Face à un monde qui bouge, qui va vite ; face à une demande si forte et pressante ; face à un monde devenu comme un village planétaire, il serait difficile, voire impossible de trouver un journaliste de la trempe et de la carrure de Pius en dehors du net. Ce n’était pas un homme extraordinaire. Loin de là. Autodidacte qui n’était titulaire que de son Certificat d’Etude Primaire et Elémentaire (CEPE), n’ayant jamais été dans une école de journalisme conventionnel, Pius a su capter et captiver mon attention, j’allais dire l’opinion nationale et internationale. Les pays comme les Etats-Unis ont pourtant franchi le cap depuis très longtemps. Par exemples, Ezra Klein, est recruté comme bloggeur au Washington Post, avec un staff de plusieurs assistants ; Nate Silver, est recruté comme blogueur par le New York Times, avec un staff similaire, etc. Et ces bloggeurs sont si performants qu’ils ont créé leur propre compagnie dont Ezra Klein avec staff et Nate Silver avec Vox. Je n’arrive donc pas à comprendre la réticence de nos hommes de média à franchir ce saut technologique nécessaire pour la survie de leur organe. La non fiabilité et la mauvaise gestion du réseau de couverture d’internet au Cameroun suffisent-elles à justifier ce retard technologique ?

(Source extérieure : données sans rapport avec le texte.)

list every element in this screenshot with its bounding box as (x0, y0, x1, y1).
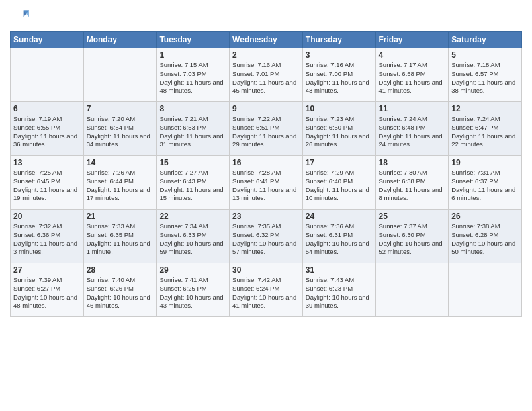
calendar-cell: 25Sunrise: 7:37 AM Sunset: 6:30 PM Dayli… (375, 210, 449, 263)
day-number: 6 (13, 104, 81, 113)
day-info: Sunrise: 7:29 AM Sunset: 6:40 PM Dayligh… (306, 169, 373, 203)
day-info: Sunrise: 7:34 AM Sunset: 6:33 PM Dayligh… (159, 222, 226, 257)
day-number: 18 (379, 158, 446, 167)
weekday-header-saturday: Saturday (449, 32, 522, 48)
calendar-cell: 7Sunrise: 7:20 AM Sunset: 6:54 PM Daylig… (83, 102, 157, 156)
day-number: 3 (306, 50, 373, 60)
day-info: Sunrise: 7:38 AM Sunset: 6:28 PM Dayligh… (451, 222, 519, 257)
calendar-cell: 15Sunrise: 7:27 AM Sunset: 6:43 PM Dayli… (157, 156, 230, 210)
day-info: Sunrise: 7:18 AM Sunset: 6:57 PM Dayligh… (451, 61, 519, 95)
calendar-cell: 14Sunrise: 7:26 AM Sunset: 6:44 PM Dayli… (83, 156, 157, 210)
weekday-header-wednesday: Wednesday (230, 32, 303, 48)
day-number: 8 (159, 104, 226, 113)
calendar-cell: 20Sunrise: 7:32 AM Sunset: 6:36 PM Dayli… (11, 210, 84, 263)
calendar-cell: 10Sunrise: 7:23 AM Sunset: 6:50 PM Dayli… (302, 102, 375, 156)
day-number: 5 (451, 50, 519, 60)
weekday-header-monday: Monday (83, 32, 157, 48)
calendar-cell: 6Sunrise: 7:19 AM Sunset: 6:55 PM Daylig… (11, 102, 84, 156)
calendar-cell: 30Sunrise: 7:42 AM Sunset: 6:24 PM Dayli… (230, 263, 303, 317)
day-number: 4 (379, 50, 446, 60)
day-info: Sunrise: 7:39 AM Sunset: 6:27 PM Dayligh… (13, 276, 81, 310)
day-number: 21 (87, 212, 154, 221)
day-info: Sunrise: 7:26 AM Sunset: 6:44 PM Dayligh… (87, 169, 154, 203)
day-number: 25 (379, 212, 446, 221)
calendar-cell: 16Sunrise: 7:28 AM Sunset: 6:41 PM Dayli… (230, 156, 303, 210)
day-info: Sunrise: 7:40 AM Sunset: 6:26 PM Dayligh… (87, 276, 154, 310)
day-number: 13 (13, 158, 81, 167)
calendar-cell (375, 263, 449, 317)
day-number: 19 (451, 158, 519, 167)
calendar-cell: 5Sunrise: 7:18 AM Sunset: 6:57 PM Daylig… (449, 48, 522, 102)
day-info: Sunrise: 7:41 AM Sunset: 6:25 PM Dayligh… (159, 276, 226, 310)
day-info: Sunrise: 7:16 AM Sunset: 7:01 PM Dayligh… (232, 61, 300, 95)
calendar-body: 1Sunrise: 7:15 AM Sunset: 7:03 PM Daylig… (11, 48, 522, 317)
weekday-row: SundayMondayTuesdayWednesdayThursdayFrid… (11, 32, 522, 48)
calendar-cell: 22Sunrise: 7:34 AM Sunset: 6:33 PM Dayli… (157, 210, 230, 263)
day-number: 26 (451, 212, 519, 221)
day-info: Sunrise: 7:32 AM Sunset: 6:36 PM Dayligh… (13, 222, 81, 257)
day-info: Sunrise: 7:33 AM Sunset: 6:35 PM Dayligh… (87, 222, 154, 257)
day-info: Sunrise: 7:31 AM Sunset: 6:37 PM Dayligh… (451, 169, 519, 203)
day-info: Sunrise: 7:35 AM Sunset: 6:32 PM Dayligh… (232, 222, 300, 257)
day-number: 28 (87, 265, 154, 275)
day-number: 7 (87, 104, 154, 113)
day-number: 31 (306, 265, 373, 275)
calendar-cell: 9Sunrise: 7:22 AM Sunset: 6:51 PM Daylig… (230, 102, 303, 156)
day-number: 30 (232, 265, 300, 275)
day-number: 20 (13, 212, 81, 221)
calendar-cell: 24Sunrise: 7:36 AM Sunset: 6:31 PM Dayli… (302, 210, 375, 263)
page-container: SundayMondayTuesdayWednesdayThursdayFrid… (0, 0, 532, 327)
calendar-cell: 11Sunrise: 7:24 AM Sunset: 6:48 PM Dayli… (375, 102, 449, 156)
calendar-cell: 31Sunrise: 7:43 AM Sunset: 6:23 PM Dayli… (302, 263, 375, 317)
day-info: Sunrise: 7:25 AM Sunset: 6:45 PM Dayligh… (13, 169, 81, 203)
day-number: 22 (159, 212, 226, 221)
calendar-cell: 28Sunrise: 7:40 AM Sunset: 6:26 PM Dayli… (83, 263, 157, 317)
day-info: Sunrise: 7:19 AM Sunset: 6:55 PM Dayligh… (13, 115, 81, 149)
calendar-cell: 3Sunrise: 7:16 AM Sunset: 7:00 PM Daylig… (302, 48, 375, 102)
day-info: Sunrise: 7:17 AM Sunset: 6:58 PM Dayligh… (379, 61, 446, 95)
calendar-cell: 12Sunrise: 7:24 AM Sunset: 6:47 PM Dayli… (449, 102, 522, 156)
day-info: Sunrise: 7:22 AM Sunset: 6:51 PM Dayligh… (232, 115, 300, 149)
day-number: 10 (306, 104, 373, 113)
calendar-cell (83, 48, 157, 102)
day-number: 17 (306, 158, 373, 167)
day-number: 2 (232, 50, 300, 60)
day-info: Sunrise: 7:43 AM Sunset: 6:23 PM Dayligh… (306, 276, 373, 310)
calendar-cell: 1Sunrise: 7:15 AM Sunset: 7:03 PM Daylig… (157, 48, 230, 102)
day-info: Sunrise: 7:28 AM Sunset: 6:41 PM Dayligh… (232, 169, 300, 203)
week-row-1: 1Sunrise: 7:15 AM Sunset: 7:03 PM Daylig… (11, 48, 522, 102)
calendar-cell: 4Sunrise: 7:17 AM Sunset: 6:58 PM Daylig… (375, 48, 449, 102)
week-row-4: 20Sunrise: 7:32 AM Sunset: 6:36 PM Dayli… (11, 210, 522, 263)
day-info: Sunrise: 7:30 AM Sunset: 6:38 PM Dayligh… (379, 169, 446, 203)
day-number: 1 (159, 50, 226, 60)
logo (10, 7, 32, 26)
day-number: 16 (232, 158, 300, 167)
day-number: 29 (159, 265, 226, 275)
calendar-cell (11, 48, 84, 102)
logo-icon (10, 7, 29, 26)
day-info: Sunrise: 7:24 AM Sunset: 6:48 PM Dayligh… (379, 115, 446, 149)
day-number: 12 (451, 104, 519, 113)
day-number: 24 (306, 212, 373, 221)
day-number: 14 (87, 158, 154, 167)
calendar-cell: 19Sunrise: 7:31 AM Sunset: 6:37 PM Dayli… (449, 156, 522, 210)
calendar-cell: 17Sunrise: 7:29 AM Sunset: 6:40 PM Dayli… (302, 156, 375, 210)
calendar-cell: 27Sunrise: 7:39 AM Sunset: 6:27 PM Dayli… (11, 263, 84, 317)
calendar-cell: 29Sunrise: 7:41 AM Sunset: 6:25 PM Dayli… (157, 263, 230, 317)
day-number: 23 (232, 212, 300, 221)
day-number: 9 (232, 104, 300, 113)
calendar-header: SundayMondayTuesdayWednesdayThursdayFrid… (11, 32, 522, 48)
day-number: 11 (379, 104, 446, 113)
header (10, 7, 522, 26)
weekday-header-thursday: Thursday (302, 32, 375, 48)
weekday-header-sunday: Sunday (11, 32, 84, 48)
calendar-cell: 2Sunrise: 7:16 AM Sunset: 7:01 PM Daylig… (230, 48, 303, 102)
calendar-cell: 18Sunrise: 7:30 AM Sunset: 6:38 PM Dayli… (375, 156, 449, 210)
day-info: Sunrise: 7:21 AM Sunset: 6:53 PM Dayligh… (159, 115, 226, 149)
calendar-cell: 26Sunrise: 7:38 AM Sunset: 6:28 PM Dayli… (449, 210, 522, 263)
day-info: Sunrise: 7:15 AM Sunset: 7:03 PM Dayligh… (159, 61, 226, 95)
day-info: Sunrise: 7:23 AM Sunset: 6:50 PM Dayligh… (306, 115, 373, 149)
week-row-3: 13Sunrise: 7:25 AM Sunset: 6:45 PM Dayli… (11, 156, 522, 210)
calendar-table: SundayMondayTuesdayWednesdayThursdayFrid… (10, 31, 522, 317)
week-row-5: 27Sunrise: 7:39 AM Sunset: 6:27 PM Dayli… (11, 263, 522, 317)
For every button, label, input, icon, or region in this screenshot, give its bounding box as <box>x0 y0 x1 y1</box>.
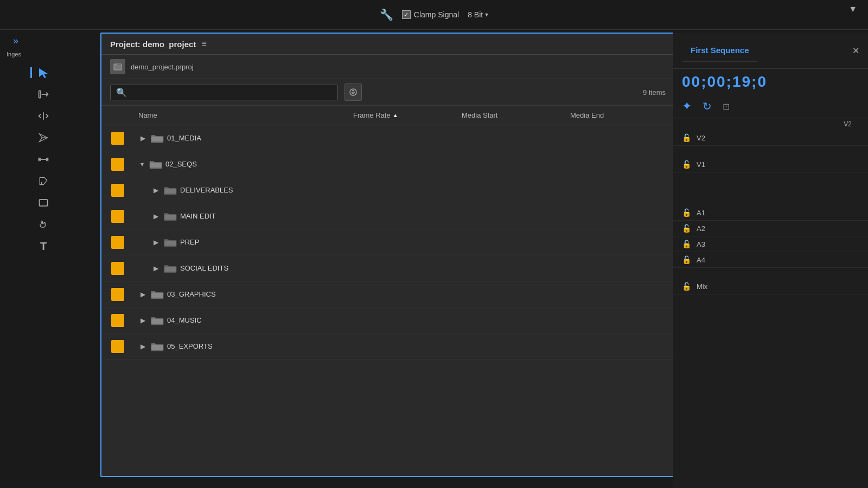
lock-icon[interactable]: 🔓 <box>682 240 691 248</box>
razor-tool-button[interactable] <box>34 128 53 147</box>
row-framerate <box>349 188 457 192</box>
expand-button[interactable]: ▶ <box>151 236 161 248</box>
row-name-cell: ▶ 05_EXPORTS <box>134 338 349 355</box>
loop-icon[interactable]: ↻ <box>703 100 712 113</box>
folder-icon <box>151 289 164 300</box>
search-input[interactable] <box>131 88 332 97</box>
track-name: A4 <box>697 256 705 264</box>
svg-text:↑: ↑ <box>115 65 117 68</box>
lock-icon[interactable]: 🔓 <box>682 282 691 291</box>
row-framerate <box>349 240 457 245</box>
row-mediaend <box>566 292 674 297</box>
search-box[interactable]: 🔍 <box>110 85 338 100</box>
wrench-icon[interactable]: 🔧 <box>380 8 393 21</box>
table-row[interactable]: ▶ 03_GRAPHICS <box>101 281 674 307</box>
lock-icon[interactable]: 🔓 <box>682 224 691 233</box>
right-panel-close[interactable]: ✕ <box>852 46 859 56</box>
row-name-cell: ▶ 01_MEDIA <box>134 130 349 146</box>
folder-up-button[interactable]: ↑ <box>110 59 125 74</box>
expand-button[interactable]: ▶ <box>138 132 148 144</box>
table-row[interactable]: ▾ 02_SEQS <box>101 151 674 177</box>
file-table: Name Frame Rate ▲ Media Start Media End … <box>101 106 674 476</box>
row-framerate <box>349 266 457 271</box>
folder-icon <box>149 159 162 170</box>
row-name-text: SOCIAL EDITS <box>180 264 228 272</box>
row-mediastart <box>457 214 566 219</box>
row-name-text: 03_GRAPHICS <box>167 290 216 298</box>
expand-button[interactable]: ▶ <box>151 184 161 196</box>
left-toolbar: » Inges <box>0 30 87 488</box>
row-name-text: MAIN EDIT <box>180 212 216 220</box>
lock-icon[interactable]: 🔓 <box>682 133 691 142</box>
panel-title: Project: demo_project <box>110 40 196 49</box>
select-tool-button[interactable] <box>34 63 53 82</box>
project-panel: Project: demo_project ≡ ↑ demo_project.p… <box>100 33 675 477</box>
rectangle-tool-button[interactable] <box>34 193 53 213</box>
table-row[interactable]: ▶ 01_MEDIA <box>101 125 674 151</box>
settings-icon[interactable]: ⊡ <box>723 101 730 112</box>
row-mediaend <box>566 136 674 140</box>
track-row-a1: 🔓 A1 <box>673 205 868 221</box>
track-name: V2 <box>697 134 705 142</box>
row-name-text: 05_EXPORTS <box>167 342 213 350</box>
slip-tool-button[interactable] <box>34 150 53 169</box>
track-select-tool-button[interactable] <box>34 85 53 104</box>
row-framerate <box>349 162 457 166</box>
th-framerate[interactable]: Frame Rate ▲ <box>349 109 457 121</box>
table-header: Name Frame Rate ▲ Media Start Media End <box>101 106 674 125</box>
th-name[interactable]: Name <box>134 109 349 121</box>
row-color-swatch <box>111 262 124 275</box>
folder-icon <box>151 133 164 144</box>
lock-icon[interactable]: 🔓 <box>682 208 691 217</box>
pen-tool-button[interactable] <box>34 171 53 191</box>
expand-button[interactable]: ▶ <box>151 210 161 222</box>
table-row[interactable]: ▶ DELIVERABLES <box>101 177 674 203</box>
row-mediastart <box>457 162 566 166</box>
expand-button[interactable]: ▶ <box>138 341 148 352</box>
right-panel: First Sequence ✕ 00;00;19;0 ✦ ↻ ⊡ V2 🔓 V… <box>673 33 868 488</box>
row-mediaend <box>566 188 674 192</box>
lock-icon[interactable]: 🔓 <box>682 255 691 264</box>
table-row[interactable]: ▶ 05_EXPORTS <box>101 333 674 359</box>
top-toolbar: 🔧 ✓ Clamp Signal 8 Bit ▾ ▼ <box>0 0 868 30</box>
th-mediaend[interactable]: Media End <box>566 109 674 121</box>
expand-button[interactable]: ▶ <box>138 288 148 300</box>
bit-depth-value: 8 Bit <box>468 10 483 19</box>
text-tool-button[interactable]: T <box>34 236 53 256</box>
table-row[interactable]: ▶ PREP <box>101 229 674 255</box>
panel-menu-button[interactable]: ≡ <box>201 39 206 49</box>
track-row-a2: 🔓 A2 <box>673 221 868 236</box>
expand-panel-button[interactable]: » <box>13 35 18 46</box>
track-row-v1: 🔓 V1 <box>673 157 868 172</box>
clamp-signal-group: ✓ Clamp Signal <box>402 10 459 19</box>
hand-tool-button[interactable] <box>34 215 53 234</box>
folder-icon <box>151 315 164 326</box>
table-row[interactable]: ▶ SOCIAL EDITS <box>101 255 674 281</box>
row-mediaend <box>566 162 674 166</box>
row-framerate <box>349 292 457 297</box>
lock-icon[interactable]: 🔓 <box>682 160 691 169</box>
row-name-text: DELIVERABLES <box>180 186 233 194</box>
tool-section-label: Inges <box>7 51 21 57</box>
ripple-edit-tool-button[interactable] <box>34 106 53 126</box>
svg-rect-9 <box>40 200 48 206</box>
clamp-signal-checkbox[interactable]: ✓ <box>402 10 411 19</box>
file-path-name: demo_project.prproj <box>131 63 194 71</box>
filter-button[interactable] <box>344 84 362 101</box>
row-framerate <box>349 344 457 349</box>
expand-button[interactable]: ▶ <box>151 262 161 274</box>
right-icons-row: ✦ ↻ ⊡ <box>673 95 868 118</box>
bit-depth-dropdown[interactable]: 8 Bit ▾ <box>468 10 488 19</box>
expand-button[interactable]: ▶ <box>138 314 148 326</box>
th-mediastart[interactable]: Media Start <box>457 109 566 121</box>
bit-depth-chevron: ▾ <box>485 11 488 18</box>
expand-button[interactable]: ▾ <box>138 158 146 170</box>
row-mediastart <box>457 240 566 245</box>
row-mediaend <box>566 266 674 271</box>
row-mediaend <box>566 318 674 323</box>
row-color-swatch <box>111 210 124 223</box>
table-row[interactable]: ▶ MAIN EDIT <box>101 203 674 229</box>
effects-icon[interactable]: ✦ <box>682 99 692 113</box>
table-row[interactable]: ▶ 04_MUSIC <box>101 307 674 333</box>
row-mediastart <box>457 344 566 349</box>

En tous les cas, le nouveau Pius Njawe ne viendra donc ni de la télé, ni de la radio, encore moins de la presse écrite qui, n’arrivant même plus à tirer 5.000 exemplaires par jour, se contente malheureusement de vivre de la publicité des entreprises qui ont déjà opté pour internet comme champ de batailles et des subsides à la presse accordées par l’Etat et que Pius, de son vivant n’avait d’ailleurs jamais accepté.

« Le Pius Njawe de demain sera sur internet. Que cela soit dit et su ». Parole d’homme.